Could you work out how many lines of the material below hold "розповів"? Only the number is needed.
+++ EXCERPTED DATA +++
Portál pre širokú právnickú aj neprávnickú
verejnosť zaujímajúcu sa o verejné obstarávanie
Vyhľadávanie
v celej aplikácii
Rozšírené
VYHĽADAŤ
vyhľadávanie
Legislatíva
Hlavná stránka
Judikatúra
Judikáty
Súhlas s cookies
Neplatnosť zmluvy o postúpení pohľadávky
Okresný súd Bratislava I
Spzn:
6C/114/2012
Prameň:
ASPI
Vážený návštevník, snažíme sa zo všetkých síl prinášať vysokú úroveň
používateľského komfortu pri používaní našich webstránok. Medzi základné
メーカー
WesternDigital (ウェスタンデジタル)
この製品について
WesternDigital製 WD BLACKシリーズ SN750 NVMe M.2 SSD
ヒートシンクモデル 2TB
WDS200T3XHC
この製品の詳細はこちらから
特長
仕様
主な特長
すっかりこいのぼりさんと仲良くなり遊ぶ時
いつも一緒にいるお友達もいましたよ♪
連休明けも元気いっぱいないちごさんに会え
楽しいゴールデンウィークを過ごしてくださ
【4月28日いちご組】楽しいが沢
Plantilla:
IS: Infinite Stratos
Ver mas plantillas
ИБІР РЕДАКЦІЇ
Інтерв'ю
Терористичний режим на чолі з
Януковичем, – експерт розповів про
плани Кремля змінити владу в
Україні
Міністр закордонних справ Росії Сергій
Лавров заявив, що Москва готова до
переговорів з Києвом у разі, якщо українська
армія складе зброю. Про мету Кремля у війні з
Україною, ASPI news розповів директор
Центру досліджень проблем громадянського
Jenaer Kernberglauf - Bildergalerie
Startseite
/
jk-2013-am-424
+++
[SOLUTION TO THIS EXERCISE]: 2